Info message
Binary Markup Toolkit website
Welcome to the Binary Markup Toolkit website.
Binary Markup Toolkit is a suite of software tools for use in Digital Forensics. It was developed by James Clark whilst studying
for a Master’s degree in Forensic Computing at the Cyber Technology Institute of De Montfort University, Leicester. The software is available free-of-charge
to bona fide forensic practitioners and researchers. Extracts from the Master’s degree dissertation describing applicatons for the technology are also available.
James also maintains several related tools:
If you would like to use the software or find out more please use the contact form below.
What is Binary Markup Toolkit?
Binary Markup Toolkit (BMTK) processes data into Binary Markup Language (BML). It includes tools to:
- Generate BML from binary data, "raw" image files, storage devices or filesystems
- Convert BML to other convenient forms such as CSV and SQLite3 databases
- Display BML as an annotated hexadecimal dump
- Generate forensic timelines from BML
The currently supported BMTK workflows are shown below:
What is Binary Markup Language?
BML is an XML-based language for describing the provenance of arbitrary binary data. It is human readable and can be authored by hand or generated automatically by software. It describes the location and size of fields within the underlying data. It is data agnostic and can represent a filesystem like FAT or NTFS or an application file format file JPEG. Optionally, it can also describe hierarchical data relationships, field names, interpreted data values/types and descriptions.
BML is designed for forensic computing, protocol debugging, reverse engineering and similar scenarios. Typically, a single BML file is associated with a single binary file, forensic "image" or protocol "dump".
BML can be used like a "microscope" to dig deep into binary data and put artefacts into accurate context. Practitioners can use BML to aid investigations and share findings.
An example of BML, from a Windows shortcut file, is shown below:
Is BML the same as DFXML?
DFXML is another XML based language for use in digital forensics. It was created by Simson Garfinkel and uses specific XML elements to describe certain file system metadata, file locations and Windows Registry values. With some exceptions DFXML does not describe the actual location of binary data such as metadata.

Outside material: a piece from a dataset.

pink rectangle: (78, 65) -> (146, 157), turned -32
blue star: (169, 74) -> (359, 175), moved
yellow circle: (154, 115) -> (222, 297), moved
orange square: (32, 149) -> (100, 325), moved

BML takes a different, lower-level, approach and is designed to record the detailed content of arbitrary binary data. BML is therefore typically more verbose than DFXML. In some cases BML and DFXML may be complementary.
BMTK Technical Requirements
BMTK has the following technical requirements:
- Microsoft Windows XP/2003 or later (32-bit or 64-bit)
- 256MB of RAM (4GB or more recommended)
- Approximately 10MB of free storage for BMTK software and documentation
- Sufficient free storage for BML processing (application dependent) *
There is no functional difference between the 32-bit and 64-bit software and the 32-bit build may be used on most 64-bit systems. The 64-bit build may provide enhanced performance on 64-bit systems and is recommended where available. Please contact the author if you need to use BMTK on an operating system prior to Windows XP.
* BML can be verbose and a BML description of binary data can be several times the size of the original data. BML files >10GB are quite common and we suggest a typical system should have at least 100GB free storage for practical use with BMTK.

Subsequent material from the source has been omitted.